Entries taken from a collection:
___

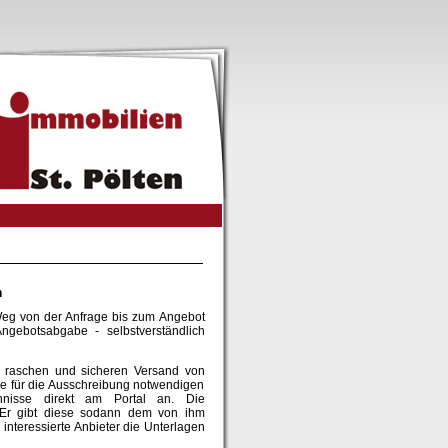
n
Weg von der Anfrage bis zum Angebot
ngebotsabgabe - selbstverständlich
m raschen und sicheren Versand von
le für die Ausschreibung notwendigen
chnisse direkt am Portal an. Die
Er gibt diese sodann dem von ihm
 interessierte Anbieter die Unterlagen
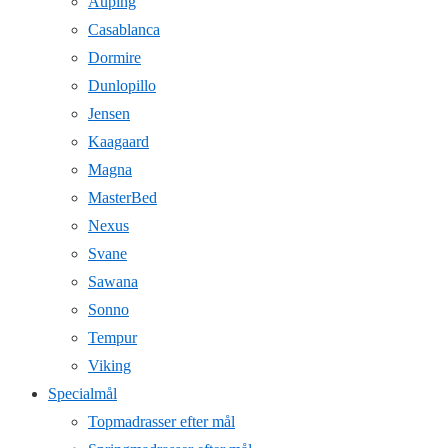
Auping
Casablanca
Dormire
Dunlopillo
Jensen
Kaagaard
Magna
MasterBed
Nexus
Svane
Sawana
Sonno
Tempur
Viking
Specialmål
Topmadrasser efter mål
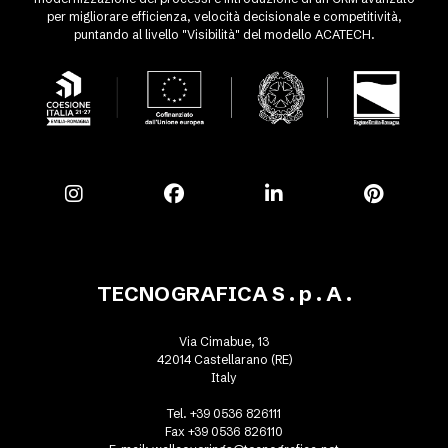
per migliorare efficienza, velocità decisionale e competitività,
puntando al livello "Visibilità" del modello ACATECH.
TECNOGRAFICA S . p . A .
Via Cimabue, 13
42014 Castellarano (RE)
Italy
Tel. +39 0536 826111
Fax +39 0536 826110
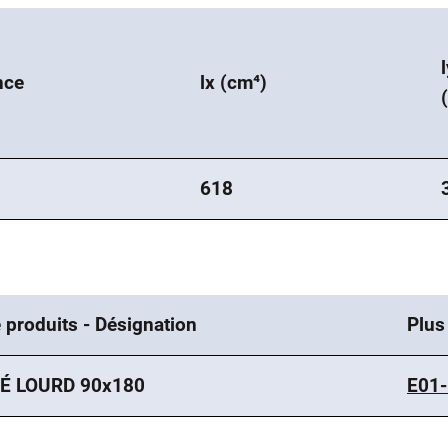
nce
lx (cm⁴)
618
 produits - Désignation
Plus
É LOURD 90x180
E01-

___

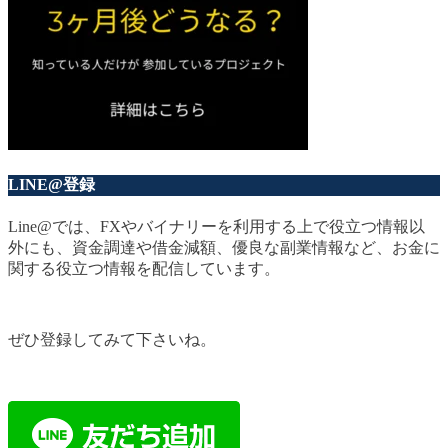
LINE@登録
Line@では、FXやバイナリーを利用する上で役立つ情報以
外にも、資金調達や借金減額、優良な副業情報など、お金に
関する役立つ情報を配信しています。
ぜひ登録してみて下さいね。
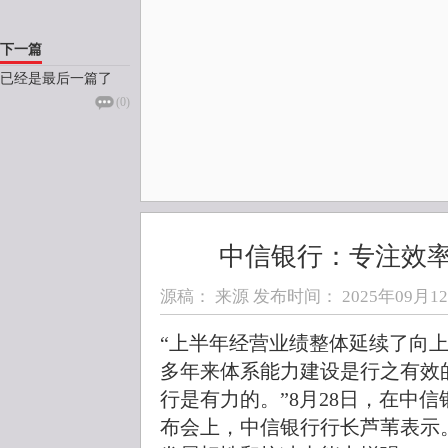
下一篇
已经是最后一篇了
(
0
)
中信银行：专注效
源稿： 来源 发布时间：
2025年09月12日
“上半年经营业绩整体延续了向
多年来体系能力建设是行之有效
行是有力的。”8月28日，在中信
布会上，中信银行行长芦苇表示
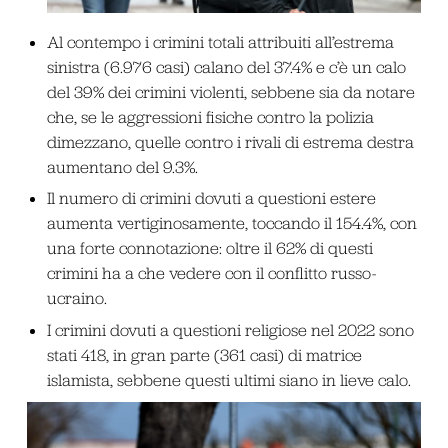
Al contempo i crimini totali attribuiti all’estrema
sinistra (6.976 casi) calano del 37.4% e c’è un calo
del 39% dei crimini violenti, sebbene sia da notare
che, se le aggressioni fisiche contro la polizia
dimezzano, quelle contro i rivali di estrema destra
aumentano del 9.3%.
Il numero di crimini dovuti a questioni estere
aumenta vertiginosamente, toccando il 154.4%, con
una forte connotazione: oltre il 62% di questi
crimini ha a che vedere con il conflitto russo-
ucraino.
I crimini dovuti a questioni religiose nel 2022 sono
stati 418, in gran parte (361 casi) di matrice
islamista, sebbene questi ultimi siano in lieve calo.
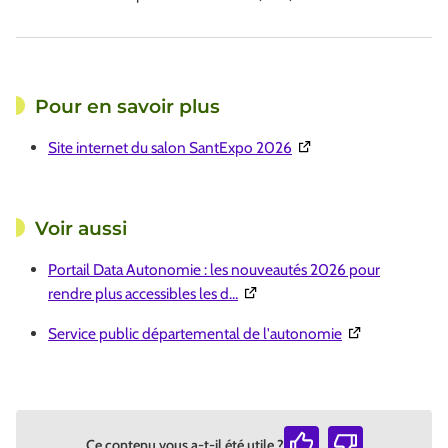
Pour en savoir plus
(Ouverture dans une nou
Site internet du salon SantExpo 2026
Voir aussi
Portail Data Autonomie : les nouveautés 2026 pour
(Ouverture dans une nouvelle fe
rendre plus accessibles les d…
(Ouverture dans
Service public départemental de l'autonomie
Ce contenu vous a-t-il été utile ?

___

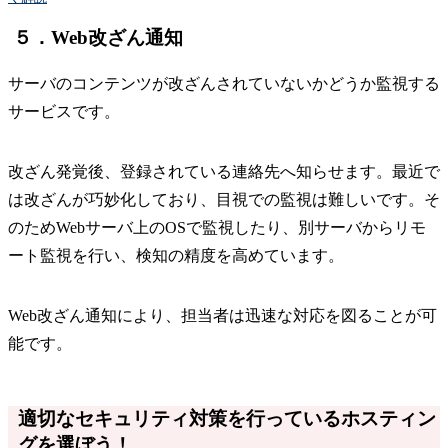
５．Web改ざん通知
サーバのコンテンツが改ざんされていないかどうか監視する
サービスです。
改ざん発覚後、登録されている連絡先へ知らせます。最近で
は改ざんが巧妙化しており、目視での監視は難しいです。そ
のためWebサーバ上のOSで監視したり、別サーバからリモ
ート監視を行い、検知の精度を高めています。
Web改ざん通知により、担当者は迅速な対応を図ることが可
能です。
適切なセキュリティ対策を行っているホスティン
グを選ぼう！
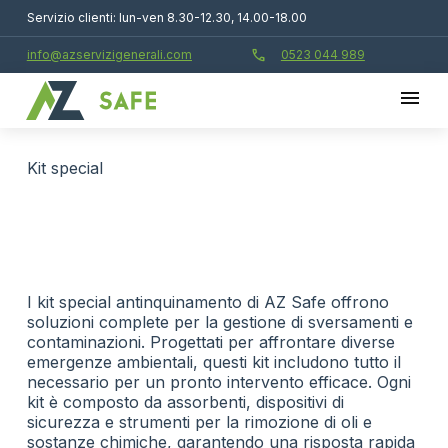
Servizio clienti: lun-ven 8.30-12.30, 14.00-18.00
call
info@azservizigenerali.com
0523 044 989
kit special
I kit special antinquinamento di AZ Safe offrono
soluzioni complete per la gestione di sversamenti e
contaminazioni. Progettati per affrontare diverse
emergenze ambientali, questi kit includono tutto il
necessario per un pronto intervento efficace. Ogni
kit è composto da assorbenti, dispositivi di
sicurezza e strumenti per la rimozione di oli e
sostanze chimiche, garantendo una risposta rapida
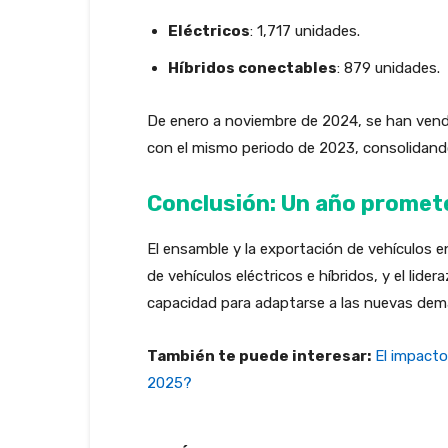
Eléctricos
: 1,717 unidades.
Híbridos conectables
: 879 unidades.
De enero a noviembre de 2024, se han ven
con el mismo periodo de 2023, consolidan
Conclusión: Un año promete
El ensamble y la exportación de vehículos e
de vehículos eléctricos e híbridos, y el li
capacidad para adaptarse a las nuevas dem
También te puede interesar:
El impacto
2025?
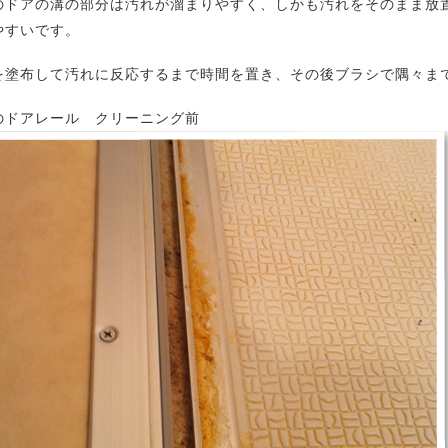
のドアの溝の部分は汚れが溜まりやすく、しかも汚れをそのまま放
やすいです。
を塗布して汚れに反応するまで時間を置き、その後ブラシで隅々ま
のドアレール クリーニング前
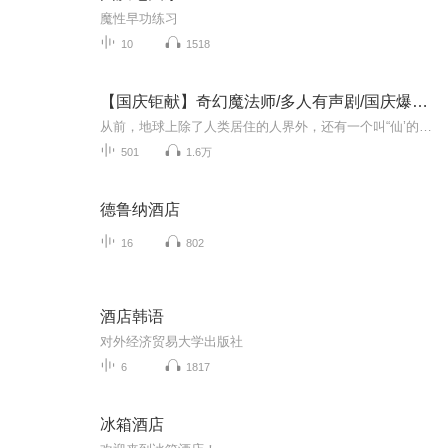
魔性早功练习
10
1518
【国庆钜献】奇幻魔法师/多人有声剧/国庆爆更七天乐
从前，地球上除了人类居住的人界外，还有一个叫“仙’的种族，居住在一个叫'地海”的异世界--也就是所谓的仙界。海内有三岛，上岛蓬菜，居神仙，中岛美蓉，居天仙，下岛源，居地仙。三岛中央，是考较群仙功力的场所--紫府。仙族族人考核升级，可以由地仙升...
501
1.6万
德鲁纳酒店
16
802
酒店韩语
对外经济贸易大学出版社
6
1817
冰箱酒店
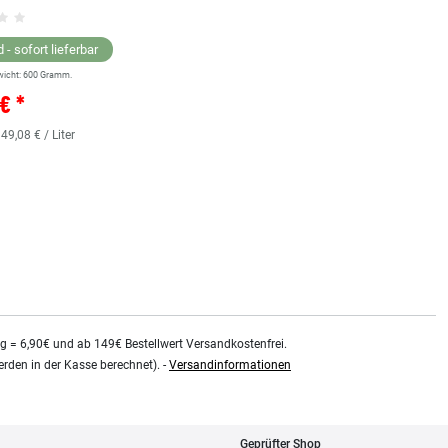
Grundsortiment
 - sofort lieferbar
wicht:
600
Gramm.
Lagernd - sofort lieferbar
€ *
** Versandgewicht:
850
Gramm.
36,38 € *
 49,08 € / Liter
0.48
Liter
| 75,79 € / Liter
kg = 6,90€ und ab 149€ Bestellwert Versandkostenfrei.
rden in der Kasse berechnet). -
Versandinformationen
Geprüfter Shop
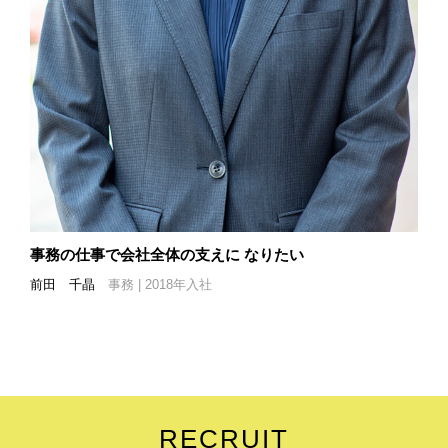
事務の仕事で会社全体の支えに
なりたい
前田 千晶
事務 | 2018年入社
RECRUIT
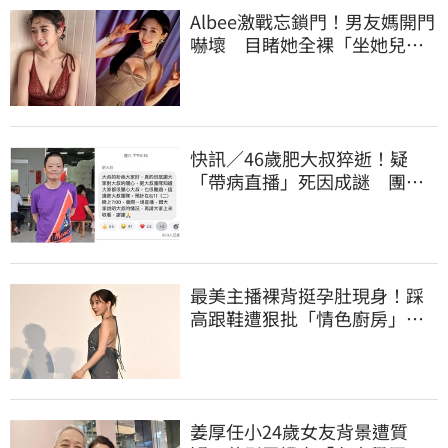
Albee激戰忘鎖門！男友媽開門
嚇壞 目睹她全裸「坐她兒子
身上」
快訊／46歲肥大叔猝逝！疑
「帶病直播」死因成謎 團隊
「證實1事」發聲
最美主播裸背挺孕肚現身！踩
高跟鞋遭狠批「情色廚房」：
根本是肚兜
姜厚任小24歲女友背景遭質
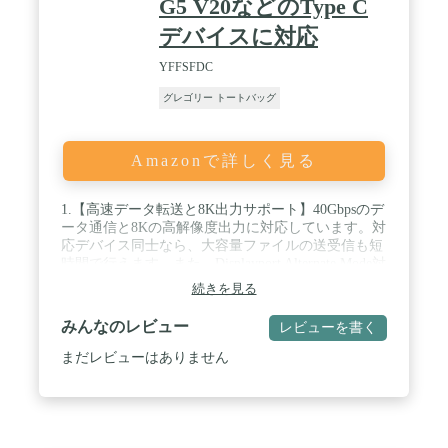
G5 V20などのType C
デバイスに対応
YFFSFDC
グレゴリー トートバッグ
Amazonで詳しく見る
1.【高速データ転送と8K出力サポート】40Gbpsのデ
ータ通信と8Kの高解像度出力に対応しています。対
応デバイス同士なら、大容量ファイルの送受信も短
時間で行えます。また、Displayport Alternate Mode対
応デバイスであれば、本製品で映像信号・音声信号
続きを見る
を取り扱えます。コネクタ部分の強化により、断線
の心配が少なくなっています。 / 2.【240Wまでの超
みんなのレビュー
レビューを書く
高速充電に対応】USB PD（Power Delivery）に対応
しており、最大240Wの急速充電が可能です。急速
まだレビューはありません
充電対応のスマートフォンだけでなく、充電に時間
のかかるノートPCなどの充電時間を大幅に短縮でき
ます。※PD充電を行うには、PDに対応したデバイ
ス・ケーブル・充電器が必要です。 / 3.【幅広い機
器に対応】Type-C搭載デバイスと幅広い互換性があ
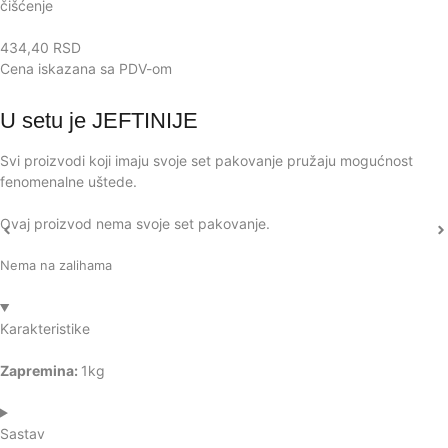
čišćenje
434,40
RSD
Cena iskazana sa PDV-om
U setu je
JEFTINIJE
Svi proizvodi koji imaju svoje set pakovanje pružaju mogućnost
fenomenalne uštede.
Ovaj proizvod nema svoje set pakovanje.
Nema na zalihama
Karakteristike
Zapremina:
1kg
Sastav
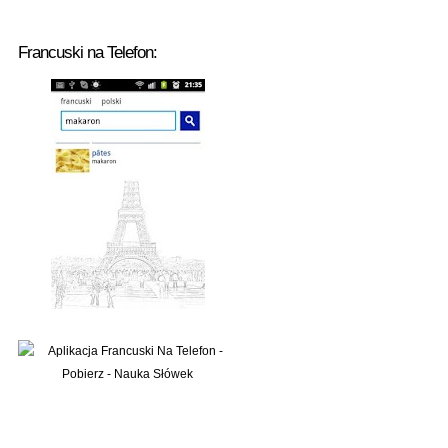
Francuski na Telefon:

___

-- The task --
Check all the records above and select each line where the string "estrema" is found.

-- Answer space --
Al contempo i crimini totali attribuiti all’estrema
dimezzano, quelle contro i rivali di estrema destra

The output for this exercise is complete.